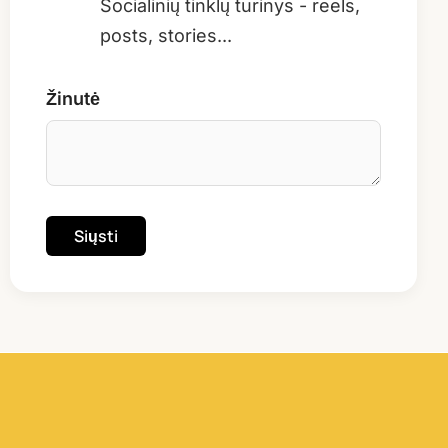
Socialinių tinklų turinys - reels,
posts, stories...
Žinutė
Siųsti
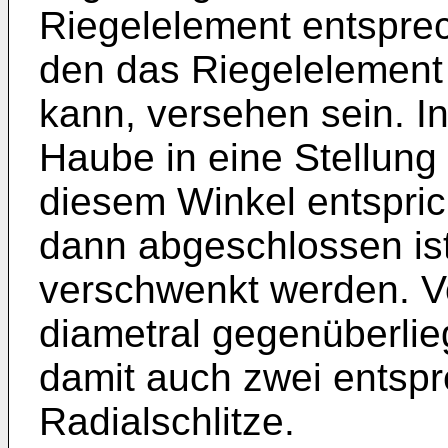
Riegelelement entsprec
den das Riegelelemen
kann, versehen sein. I
Haube in eine Stellung
diesem Winkel entspric
dann abgeschlossen is
verschwenkt werden. Vor
diametral gegenüberli
damit auch zwei entsp
Radialschlitze.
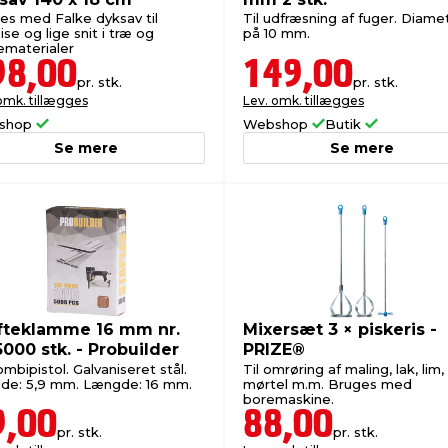
es med Falke dyksav til
Til udfræsning af fuger. Diame
se og lige snit i træ og
på 10 mm.
ematerialer
98,00
149,00
pr. stk.
pr. stk.
omk. tillægges
Lev. omk. tillægges
shop
Webshop
Butik
Se mere
Se mere
teklamme 16 mm nr.
Mixersæt 3 × piskeris -
5000 stk. - Probuilder
PRIZE®
ombipistol. Galvaniseret stål.
Til omrøring af maling, lak, lim,
de: 5,9 mm. Længde: 16 mm.
mørtel m.m. Bruges med
boremaskine.
9,00
88,00
pr. stk.
pr. stk.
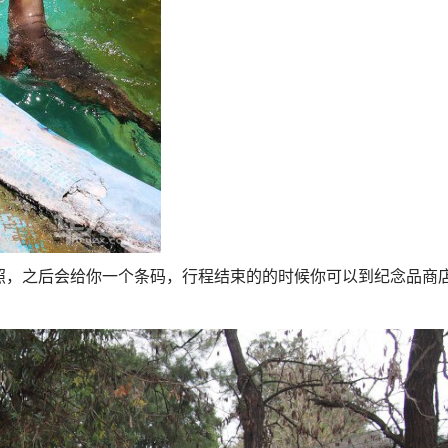
照，之后会给你一个条码，行程结束的的时候你可以到纪念品商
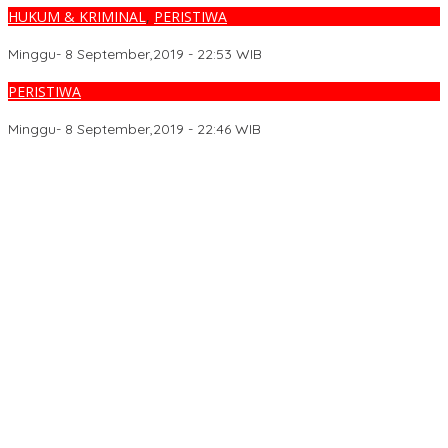
HUKUM & KRIMINAL
,
PERISTIWA
Tabung Elpiji 3 kg Bocor, Belasan Kios Ludes Terbakar
Minggu- 8 September,2019 - 22:53 WIB
PERISTIWA
16 Rumah Terbakar, 50 KK Diungsikan
Minggu- 8 September,2019 - 22:46 WIB
LAMR Kepulauan Meranti Apresiasi Ekspedisi Merah Putih Presisi
Polda Riau yang Bernuansa Melayu
Pengendara Sepeda Motor Tewas Tertabrak Kereta Api, Kasus
Ditangani Polres Tebing Tinggi
Antisipasi Unjuk Rasa, Sat Samapta Polres Tebing Tinggi
Laksanakan Latihan Dalmas
Ekspedisi Merah Putih Presisi,Polda Riau Tembus Pulau
Rangsang,Hadirkan Negara di Teras NKRI
Anggota DPRD Dyan Desmanengsih Ajak Masyarakat Lebih
Melek Perda Lewat Kuis Interaktif pada Sosialisasi Perda
Koperasi & UMKM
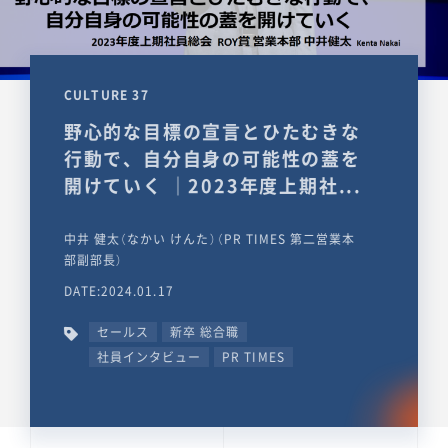
CULTURE 37
野心的な目標の宣言とひたむきな
行動で、自分自身の可能性の蓋を
開けていく ｜2023年度上期社...
中井 健太（なかい けんた）（PR TIMES 第二営業本
部副部長）
DATE:2024.01.17
セールス
新卒 総合職
社員インタビュー
PR TIMES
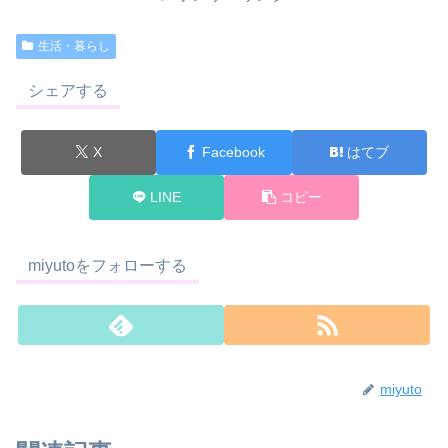
生活・暮らし
シェアする
X
Facebook
はてブ
LINE
コピー
miyutoをフォローする
miyuto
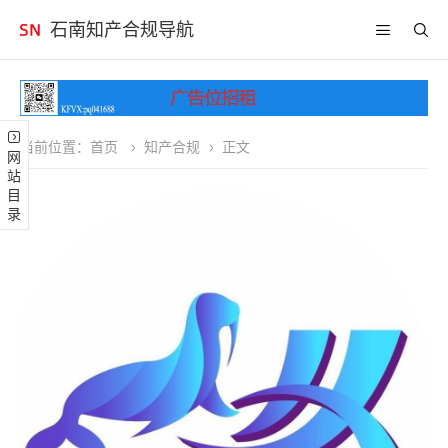
石南知产合规导航
当前位置：
首页
知产合规
正文
网站目录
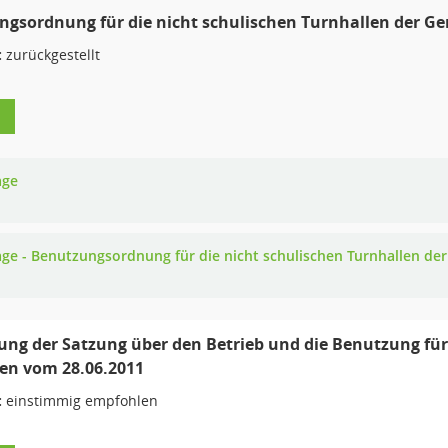
gsordnung für die nicht schulischen Turnhallen der G
:
zurückgestellt
age
age - Benutzungsordnung für die nicht schulischen Turnhallen d
ung der Satzung über den Betrieb und die Benutzung für
en vom 28.06.2011
:
einstimmig empfohlen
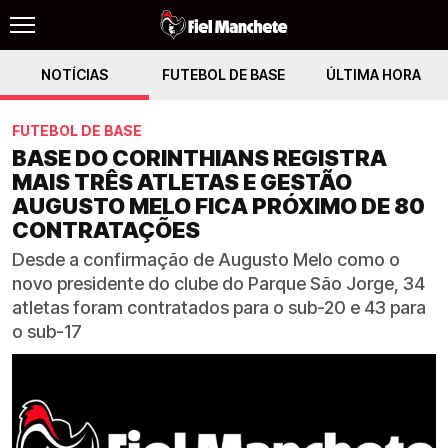
NOTÍCIAS
FUTEBOL DE BASE
ÚLTIMA HORA
FUTEBOL DE BASE
BASE DO CORINTHIANS REGISTRA
MAIS TRÊS ATLETAS E GESTÃO
AUGUSTO MELO FICA PRÓXIMO DE 80
CONTRATAÇÕES
Desde a confirmação de Augusto Melo como o
novo presidente do clube do Parque São Jorge, 34
atletas foram contratados para o sub-20 e 43 para
o sub-17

━━━━━━━━━━

▸ Exercise
Answer with the number alone after working out how many lines in the records contain the string "Polres".

▸ Expected output
2